| Try it |
Print the lines of the listing below verbatim from its first line through the line bearing "даст свободный выход". Any pictures are to be omitted.

----

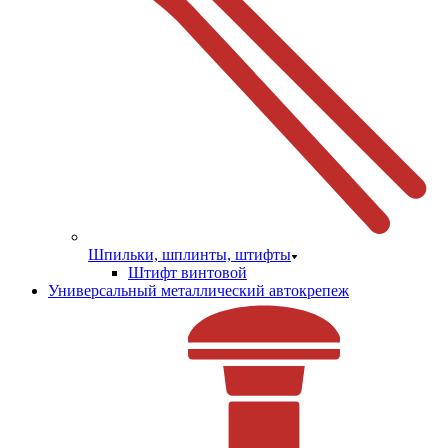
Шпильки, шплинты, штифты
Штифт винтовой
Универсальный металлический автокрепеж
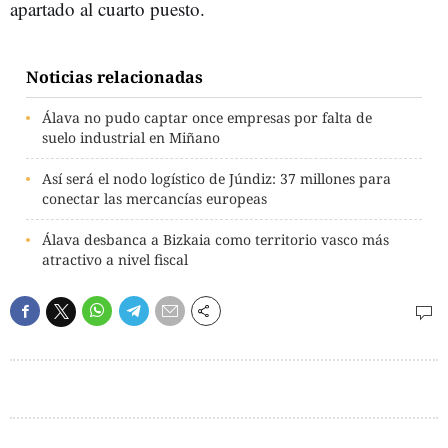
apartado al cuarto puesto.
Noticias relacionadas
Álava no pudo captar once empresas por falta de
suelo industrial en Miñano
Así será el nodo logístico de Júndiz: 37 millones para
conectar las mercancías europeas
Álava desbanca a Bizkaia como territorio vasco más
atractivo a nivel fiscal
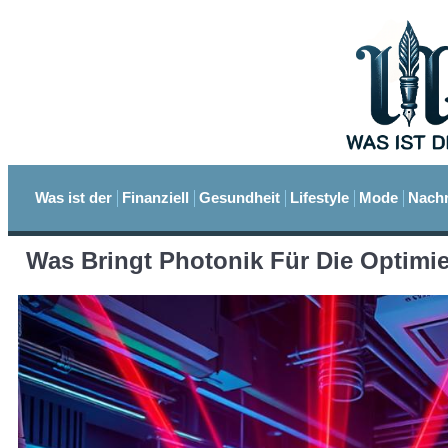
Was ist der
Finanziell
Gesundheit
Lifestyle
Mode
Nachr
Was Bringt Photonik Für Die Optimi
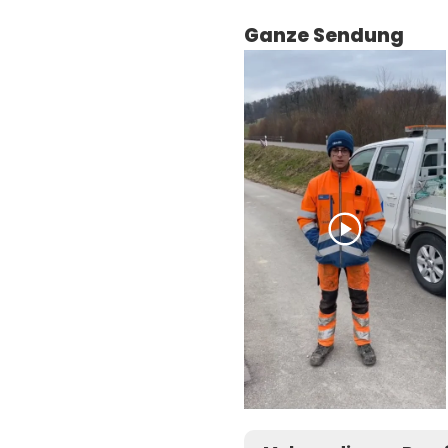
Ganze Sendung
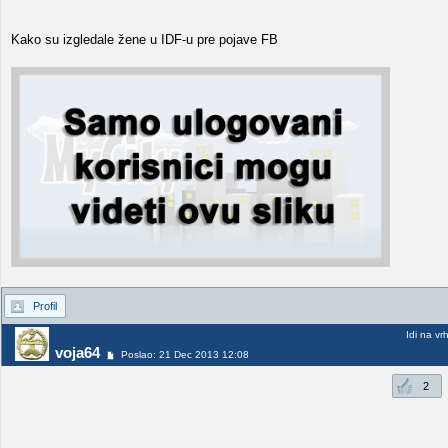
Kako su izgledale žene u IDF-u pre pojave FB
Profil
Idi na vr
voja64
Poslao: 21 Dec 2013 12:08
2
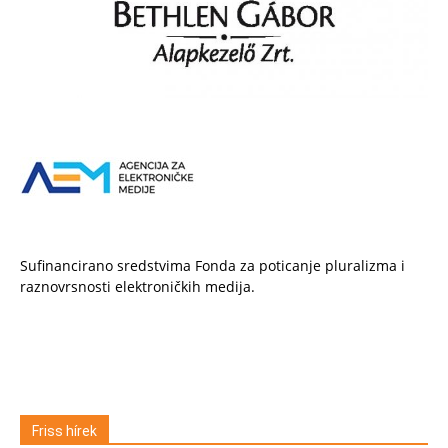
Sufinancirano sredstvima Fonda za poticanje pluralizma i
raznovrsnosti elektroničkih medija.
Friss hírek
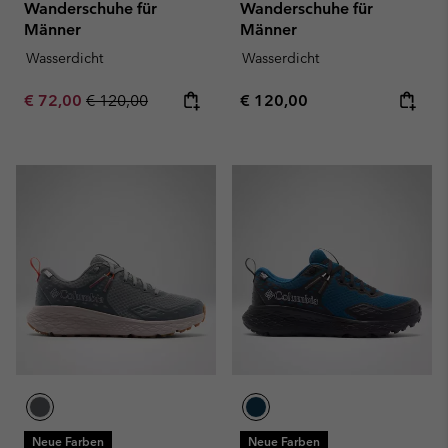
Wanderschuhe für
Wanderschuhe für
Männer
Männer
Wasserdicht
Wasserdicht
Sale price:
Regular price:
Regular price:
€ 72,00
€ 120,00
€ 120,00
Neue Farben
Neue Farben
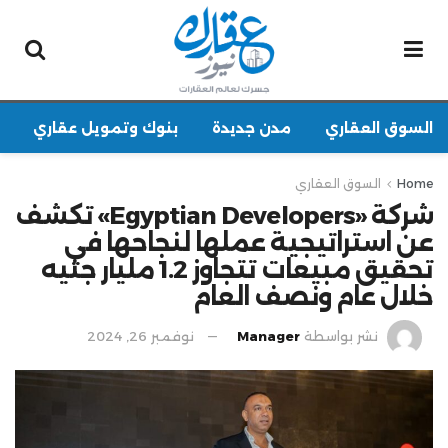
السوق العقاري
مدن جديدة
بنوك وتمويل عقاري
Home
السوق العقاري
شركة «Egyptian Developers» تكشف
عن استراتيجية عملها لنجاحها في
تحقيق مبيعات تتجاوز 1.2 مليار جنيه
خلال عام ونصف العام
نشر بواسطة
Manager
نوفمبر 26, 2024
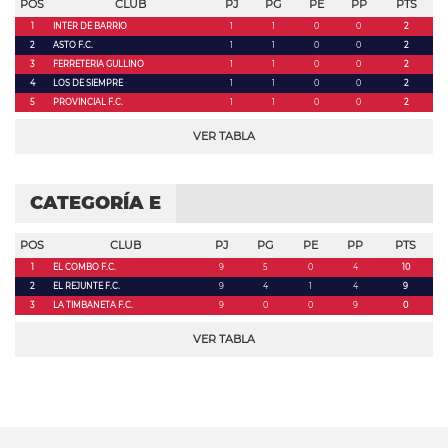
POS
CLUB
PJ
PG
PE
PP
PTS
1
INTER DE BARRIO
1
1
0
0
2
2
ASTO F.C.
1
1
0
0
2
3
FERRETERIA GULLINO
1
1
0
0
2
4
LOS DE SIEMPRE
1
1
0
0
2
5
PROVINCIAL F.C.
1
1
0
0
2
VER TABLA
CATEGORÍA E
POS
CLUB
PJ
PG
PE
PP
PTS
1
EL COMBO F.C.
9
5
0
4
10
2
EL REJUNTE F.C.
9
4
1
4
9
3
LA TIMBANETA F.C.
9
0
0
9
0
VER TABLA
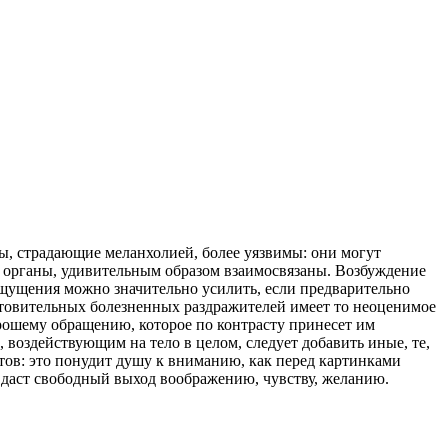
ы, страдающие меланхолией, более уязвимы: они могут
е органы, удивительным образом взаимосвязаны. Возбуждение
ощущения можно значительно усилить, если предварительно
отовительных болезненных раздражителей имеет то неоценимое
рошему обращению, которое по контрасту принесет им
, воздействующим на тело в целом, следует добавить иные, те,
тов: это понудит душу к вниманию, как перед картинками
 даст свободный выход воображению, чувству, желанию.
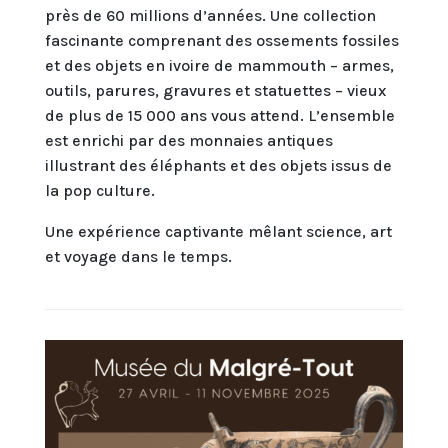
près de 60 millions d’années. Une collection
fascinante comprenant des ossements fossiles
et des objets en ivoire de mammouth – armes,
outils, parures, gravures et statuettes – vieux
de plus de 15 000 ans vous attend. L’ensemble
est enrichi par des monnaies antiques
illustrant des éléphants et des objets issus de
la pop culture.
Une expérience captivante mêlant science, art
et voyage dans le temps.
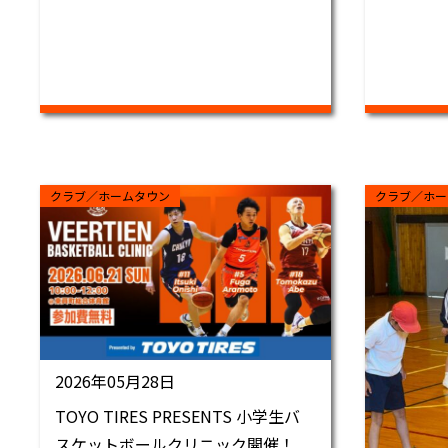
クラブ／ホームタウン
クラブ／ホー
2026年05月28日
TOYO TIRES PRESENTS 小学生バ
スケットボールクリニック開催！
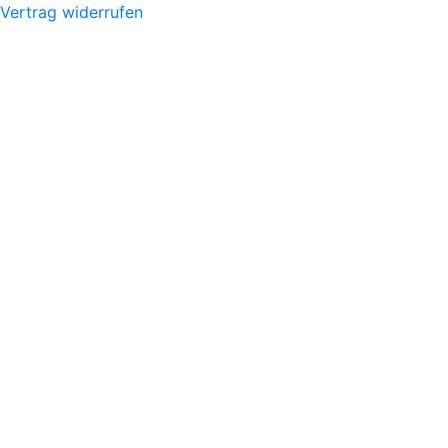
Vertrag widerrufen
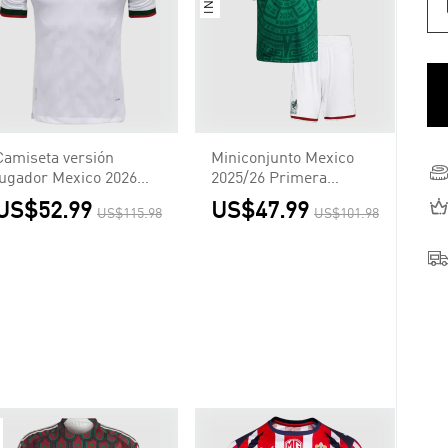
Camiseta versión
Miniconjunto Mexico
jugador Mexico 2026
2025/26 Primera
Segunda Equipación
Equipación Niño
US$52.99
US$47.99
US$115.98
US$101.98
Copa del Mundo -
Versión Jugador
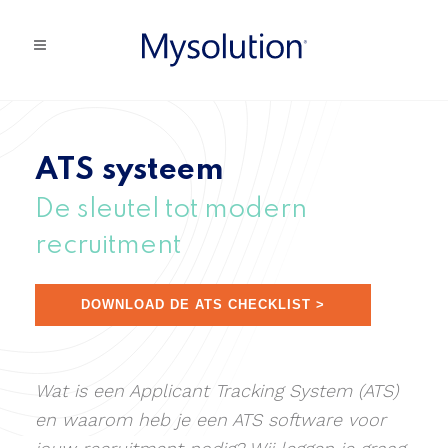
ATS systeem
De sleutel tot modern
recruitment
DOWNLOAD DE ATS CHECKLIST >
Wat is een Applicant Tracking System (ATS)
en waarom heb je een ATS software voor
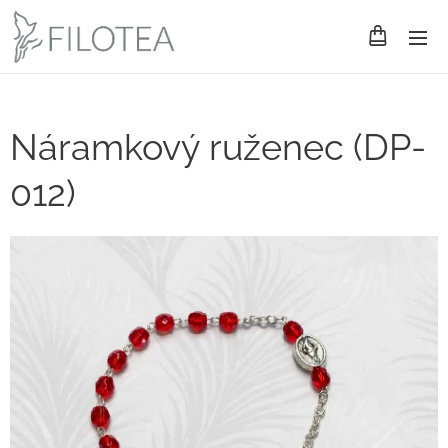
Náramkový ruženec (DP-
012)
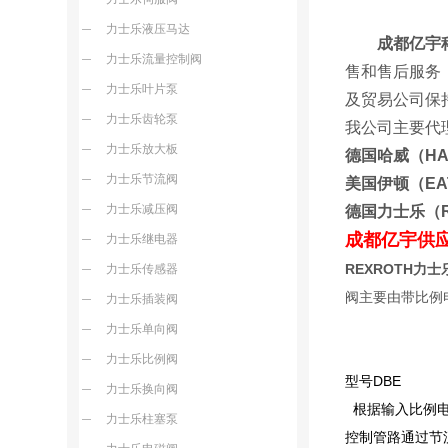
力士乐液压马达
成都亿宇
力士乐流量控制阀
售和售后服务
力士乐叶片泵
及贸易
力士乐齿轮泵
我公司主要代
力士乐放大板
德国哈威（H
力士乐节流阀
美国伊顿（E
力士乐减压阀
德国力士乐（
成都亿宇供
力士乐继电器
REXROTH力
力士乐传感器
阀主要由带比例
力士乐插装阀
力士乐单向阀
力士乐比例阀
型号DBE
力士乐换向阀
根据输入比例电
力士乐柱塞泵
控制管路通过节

----

| Completed exercise |
Шпильки, шплинты, штифты
Штифт винтовой
Универсальный металлический автокрепеж
apartado al cuarto puesto.
Noticias relacionadas
Álava no pudo captar once empresas por falta de
suelo industrial en Miñano
Así será el nodo logístico de Júndiz: 37 millones para
conectar las mercancías europeas
Álava desbanca a Bizkaia como territorio vasco más
atractivo a nivel fiscal
Was ist der
Finanziell
Gesundheit
Lifestyle
Mode
Nachr
Was Bringt Photonik Für Die Optimi
Ganze Sendung
Kako su izgledale žene u IDF-u pre pojave FB
Profil
Idi na vr
voja64
Poslao: 21 Dec 2013 12:08
2
Sufinancirano sredstvima Fonda za poticanje pluralizma i
raznovrsnosti elektroničkih medija.
Friss hírek
Wanderschuhe für
Wanderschuhe für
Männer
Männer
Wasserdicht
Wasserdicht
Sale price:
Regular price:
Regular price:
€ 72,00
€ 120,00
€ 120,00
Neue Farben
Neue Farben
السوق العقاري
مدن جديدة
بنوك وتمويل عقاري
Home
السوق العقاري
شركة «Egyptian Developers» تكشف
عن استراتيجية عملها لنجاحها في
تحقيق مبيعات تتجاوز 1.2 مليار جنيه
خلال عام ونصف العام
نشر بواسطة
Manager
نوفمبر 26, 2024
POS
CLUB
PJ
PG
PE
PP
PTS
1
INTER DE BARRIO
1
1
0
0
2
2
ASTO F.C.
1
1
0
0
2
3
FERRETERIA GULLINO
1
1
0
0
2
4
LOS DE SIEMPRE
1
1
0
0
2
5
PROVINCIAL F.C.
1
1
0
0
2
VER TABLA
CATEGORÍA E
POS
CLUB
PJ
PG
PE
PP
PTS
1
EL COMBO F.C.
9
5
0
4
10
2
EL REJUNTE F.C.
9
4
1
4
9
3
LA TIMBANETA F.C.
9
0
0
9
0
VER TABLA
ы, страдающие меланхолией, более уязвимы: они могут
е органы, удивительным образом взаимосвязаны. Возбуждение
ощущения можно значительно усилить, если предварительно
отовительных болезненных раздражителей имеет то неоценимое
рошему обращению, которое по контрасту принесет им
, воздействующим на тело в целом, следует добавить иные, те,
тов: это понудит душу к вниманию, как перед картинками
 даст свободный выход воображению, чувству, желанию.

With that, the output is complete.